> _Task requirements_:
Type out the data exactly as given. Skip any image.

START Data to process

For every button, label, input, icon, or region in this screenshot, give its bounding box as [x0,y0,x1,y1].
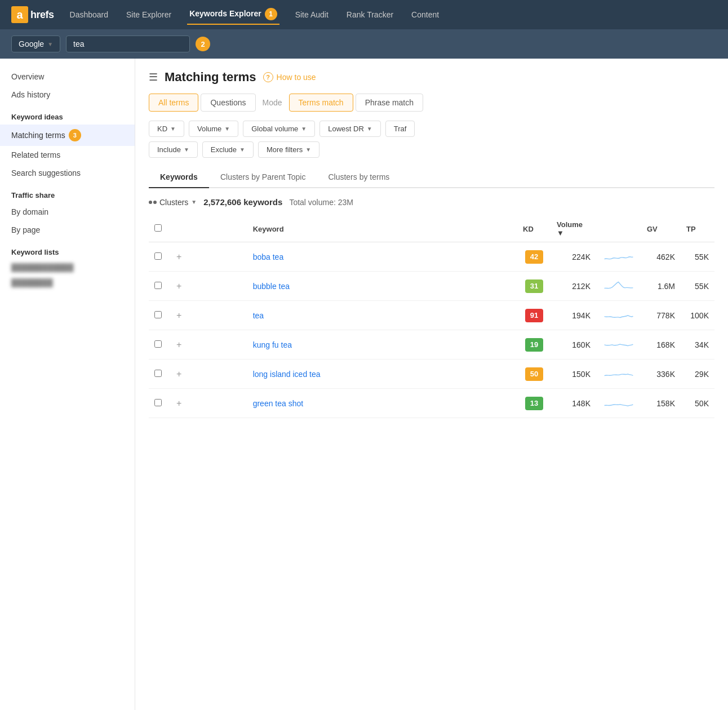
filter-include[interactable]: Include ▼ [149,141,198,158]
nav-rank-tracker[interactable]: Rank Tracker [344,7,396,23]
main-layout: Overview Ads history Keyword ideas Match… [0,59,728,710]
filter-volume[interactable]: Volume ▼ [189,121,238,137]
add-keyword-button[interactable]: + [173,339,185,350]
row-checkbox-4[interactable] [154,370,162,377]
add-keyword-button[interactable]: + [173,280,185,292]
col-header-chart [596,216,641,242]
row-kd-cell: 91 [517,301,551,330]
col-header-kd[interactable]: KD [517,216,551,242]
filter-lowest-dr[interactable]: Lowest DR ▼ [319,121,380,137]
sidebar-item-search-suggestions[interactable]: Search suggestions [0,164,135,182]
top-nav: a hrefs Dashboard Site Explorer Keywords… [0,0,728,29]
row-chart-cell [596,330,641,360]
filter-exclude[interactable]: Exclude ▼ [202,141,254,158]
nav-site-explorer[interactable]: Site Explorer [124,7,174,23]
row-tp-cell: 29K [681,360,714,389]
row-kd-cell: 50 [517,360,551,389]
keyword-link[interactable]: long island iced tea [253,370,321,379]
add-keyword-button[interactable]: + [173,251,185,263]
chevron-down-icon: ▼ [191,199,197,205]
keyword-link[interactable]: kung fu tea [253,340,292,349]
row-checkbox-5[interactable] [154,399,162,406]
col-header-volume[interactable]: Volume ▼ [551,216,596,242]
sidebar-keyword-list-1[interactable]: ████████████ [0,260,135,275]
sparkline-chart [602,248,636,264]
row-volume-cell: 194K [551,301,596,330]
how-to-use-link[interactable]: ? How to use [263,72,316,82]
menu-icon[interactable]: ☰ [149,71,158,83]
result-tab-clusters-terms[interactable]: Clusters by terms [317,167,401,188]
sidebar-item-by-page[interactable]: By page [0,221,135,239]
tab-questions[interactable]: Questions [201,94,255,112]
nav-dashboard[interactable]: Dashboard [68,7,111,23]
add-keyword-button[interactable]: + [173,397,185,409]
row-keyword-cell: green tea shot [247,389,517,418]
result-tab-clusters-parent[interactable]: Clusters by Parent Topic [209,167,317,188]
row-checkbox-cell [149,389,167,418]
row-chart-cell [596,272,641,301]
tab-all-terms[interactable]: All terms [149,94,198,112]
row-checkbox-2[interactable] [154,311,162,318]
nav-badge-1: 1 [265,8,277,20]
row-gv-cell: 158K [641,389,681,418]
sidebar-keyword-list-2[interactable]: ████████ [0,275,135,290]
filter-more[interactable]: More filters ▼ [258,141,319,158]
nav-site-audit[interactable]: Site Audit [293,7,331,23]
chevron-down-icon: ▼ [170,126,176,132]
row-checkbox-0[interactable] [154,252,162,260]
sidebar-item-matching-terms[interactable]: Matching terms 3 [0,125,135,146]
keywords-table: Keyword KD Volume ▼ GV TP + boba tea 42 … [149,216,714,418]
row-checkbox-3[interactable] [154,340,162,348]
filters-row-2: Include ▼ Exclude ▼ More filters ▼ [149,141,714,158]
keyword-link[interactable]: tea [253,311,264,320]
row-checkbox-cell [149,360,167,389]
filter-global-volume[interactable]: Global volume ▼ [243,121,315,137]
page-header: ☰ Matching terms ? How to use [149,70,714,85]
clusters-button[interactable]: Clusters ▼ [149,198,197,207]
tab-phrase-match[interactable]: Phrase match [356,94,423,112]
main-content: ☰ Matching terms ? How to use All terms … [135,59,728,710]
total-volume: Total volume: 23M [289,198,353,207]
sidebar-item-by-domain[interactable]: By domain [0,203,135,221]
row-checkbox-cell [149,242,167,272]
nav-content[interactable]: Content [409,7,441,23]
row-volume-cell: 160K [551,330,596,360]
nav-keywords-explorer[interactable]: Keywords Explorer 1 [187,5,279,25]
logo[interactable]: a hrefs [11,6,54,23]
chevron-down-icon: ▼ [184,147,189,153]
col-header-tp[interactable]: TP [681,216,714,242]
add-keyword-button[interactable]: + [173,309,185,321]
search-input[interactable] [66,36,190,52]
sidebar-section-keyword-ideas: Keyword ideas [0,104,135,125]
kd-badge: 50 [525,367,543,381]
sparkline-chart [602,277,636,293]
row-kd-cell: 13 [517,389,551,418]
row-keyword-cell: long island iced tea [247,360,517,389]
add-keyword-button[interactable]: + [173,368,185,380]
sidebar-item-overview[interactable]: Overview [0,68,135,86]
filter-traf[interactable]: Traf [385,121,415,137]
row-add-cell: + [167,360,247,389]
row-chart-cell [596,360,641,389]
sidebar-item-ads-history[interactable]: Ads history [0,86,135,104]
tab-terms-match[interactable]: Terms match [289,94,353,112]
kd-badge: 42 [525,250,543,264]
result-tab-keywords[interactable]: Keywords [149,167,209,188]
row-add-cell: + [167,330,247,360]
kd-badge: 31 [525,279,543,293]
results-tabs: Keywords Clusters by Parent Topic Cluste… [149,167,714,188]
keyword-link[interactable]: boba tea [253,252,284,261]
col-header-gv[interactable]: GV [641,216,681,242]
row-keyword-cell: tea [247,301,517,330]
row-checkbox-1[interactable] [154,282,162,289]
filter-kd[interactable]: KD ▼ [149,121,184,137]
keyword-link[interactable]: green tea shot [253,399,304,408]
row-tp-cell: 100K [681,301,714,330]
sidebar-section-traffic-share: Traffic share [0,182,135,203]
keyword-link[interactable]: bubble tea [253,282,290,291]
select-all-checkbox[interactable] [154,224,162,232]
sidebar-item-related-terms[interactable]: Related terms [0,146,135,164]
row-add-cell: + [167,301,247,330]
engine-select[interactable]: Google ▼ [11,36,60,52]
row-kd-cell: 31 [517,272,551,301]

END Data to process

> _Output of the task_:
For every button, label, input, icon, or region in this screenshot, give its bounding box as [x0,y0,x1,y1].
filter-include[interactable]: Include ▼ [149,141,198,158]
nav-rank-tracker[interactable]: Rank Tracker [344,7,396,23]
main-layout: Overview Ads history Keyword ideas Match… [0,59,728,710]
filter-volume[interactable]: Volume ▼ [189,121,238,137]
add-keyword-button[interactable]: + [173,339,185,350]
row-checkbox-4[interactable] [154,370,162,377]
add-keyword-button[interactable]: + [173,280,185,292]
col-header-chart [596,216,641,242]
row-kd-cell: 91 [517,301,551,330]
col-header-kd[interactable]: KD [517,216,551,242]
filter-lowest-dr[interactable]: Lowest DR ▼ [319,121,380,137]
sidebar-item-search-suggestions[interactable]: Search suggestions [0,164,135,182]
top-nav: a hrefs Dashboard Site Explorer Keywords… [0,0,728,29]
row-chart-cell [596,330,641,360]
filter-exclude[interactable]: Exclude ▼ [202,141,254,158]
nav-site-explorer[interactable]: Site Explorer [124,7,174,23]
row-tp-cell: 29K [681,360,714,389]
row-kd-cell: 50 [517,360,551,389]
keyword-link[interactable]: long island iced tea [253,370,321,379]
add-keyword-button[interactable]: + [173,251,185,263]
chevron-down-icon: ▼ [191,199,197,205]
keyword-link[interactable]: kung fu tea [253,340,292,349]
row-checkbox-5[interactable] [154,399,162,406]
col-header-volume[interactable]: Volume ▼ [551,216,596,242]
sidebar-keyword-list-1[interactable]: ████████████ [0,260,135,275]
sparkline-chart [602,248,636,264]
row-volume-cell: 194K [551,301,596,330]
how-to-use-link[interactable]: ? How to use [263,72,316,82]
menu-icon[interactable]: ☰ [149,71,158,83]
result-tab-clusters-terms[interactable]: Clusters by terms [317,167,401,188]
sidebar-item-by-page[interactable]: By page [0,221,135,239]
tab-questions[interactable]: Questions [201,94,255,112]
nav-dashboard[interactable]: Dashboard [68,7,111,23]
add-keyword-button[interactable]: + [173,397,185,409]
row-keyword-cell: green tea shot [247,389,517,418]
result-tab-clusters-parent[interactable]: Clusters by Parent Topic [209,167,317,188]
row-checkbox-cell [149,389,167,418]
row-chart-cell [596,272,641,301]
tab-all-terms[interactable]: All terms [149,94,198,112]
row-checkbox-2[interactable] [154,311,162,318]
nav-badge-1: 1 [265,8,277,20]
row-gv-cell: 158K [641,389,681,418]
sidebar-keyword-list-2[interactable]: ████████ [0,275,135,290]
filter-more[interactable]: More filters ▼ [258,141,319,158]
nav-site-audit[interactable]: Site Audit [293,7,331,23]
chevron-down-icon: ▼ [170,126,176,132]
row-checkbox-0[interactable] [154,252,162,260]
sidebar-item-matching-terms[interactable]: Matching terms 3 [0,125,135,146]
keywords-table: Keyword KD Volume ▼ GV TP + boba tea 42 … [149,216,714,418]
row-checkbox-3[interactable] [154,340,162,348]
filters-row-2: Include ▼ Exclude ▼ More filters ▼ [149,141,714,158]
keyword-link[interactable]: tea [253,311,264,320]
row-checkbox-cell [149,360,167,389]
filter-global-volume[interactable]: Global volume ▼ [243,121,315,137]
page-header: ☰ Matching terms ? How to use [149,70,714,85]
clusters-button[interactable]: Clusters ▼ [149,198,197,207]
tab-phrase-match[interactable]: Phrase match [356,94,423,112]
main-content: ☰ Matching terms ? How to use All terms … [135,59,728,710]
total-volume: Total volume: 23M [289,198,353,207]
sidebar-item-by-domain[interactable]: By domain [0,203,135,221]
row-checkbox-cell [149,242,167,272]
nav-content[interactable]: Content [409,7,441,23]
row-volume-cell: 160K [551,330,596,360]
nav-keywords-explorer[interactable]: Keywords Explorer 1 [187,5,279,25]
logo[interactable]: a hrefs [11,6,54,23]
chevron-down-icon: ▼ [184,147,189,153]
col-header-tp[interactable]: TP [681,216,714,242]
add-keyword-button[interactable]: + [173,309,185,321]
search-input[interactable] [66,36,190,52]
sidebar-section-keyword-ideas: Keyword ideas [0,104,135,125]
kd-badge: 50 [525,367,543,381]
sparkline-chart [602,277,636,293]
row-kd-cell: 13 [517,389,551,418]
row-keyword-cell: long island iced tea [247,360,517,389]
add-keyword-button[interactable]: + [173,368,185,380]
sidebar-item-overview[interactable]: Overview [0,68,135,86]
filter-traf[interactable]: Traf [385,121,415,137]
row-add-cell: + [167,360,247,389]
row-chart-cell [596,360,641,389]
sidebar-item-ads-history[interactable]: Ads history [0,86,135,104]
tab-terms-match[interactable]: Terms match [289,94,353,112]
kd-badge: 42 [525,250,543,264]
result-tab-keywords[interactable]: Keywords [149,167,209,188]
row-add-cell: + [167,330,247,360]
kd-badge: 31 [525,279,543,293]
results-tabs: Keywords Clusters by Parent Topic Cluste… [149,167,714,188]
keyword-link[interactable]: boba tea [253,252,284,261]
col-header-gv[interactable]: GV [641,216,681,242]
row-keyword-cell: tea [247,301,517,330]
row-checkbox-1[interactable] [154,282,162,289]
filter-kd[interactable]: KD ▼ [149,121,184,137]
keyword-link[interactable]: green tea shot [253,399,304,408]
row-tp-cell: 100K [681,301,714,330]
sidebar-section-traffic-share: Traffic share [0,182,135,203]
keyword-link[interactable]: bubble tea [253,282,290,291]
select-all-checkbox[interactable] [154,224,162,232]
sidebar-item-related-terms[interactable]: Related terms [0,146,135,164]
row-add-cell: + [167,301,247,330]
engine-select[interactable]: Google ▼ [11,36,60,52]
row-kd-cell: 31 [517,272,551,301]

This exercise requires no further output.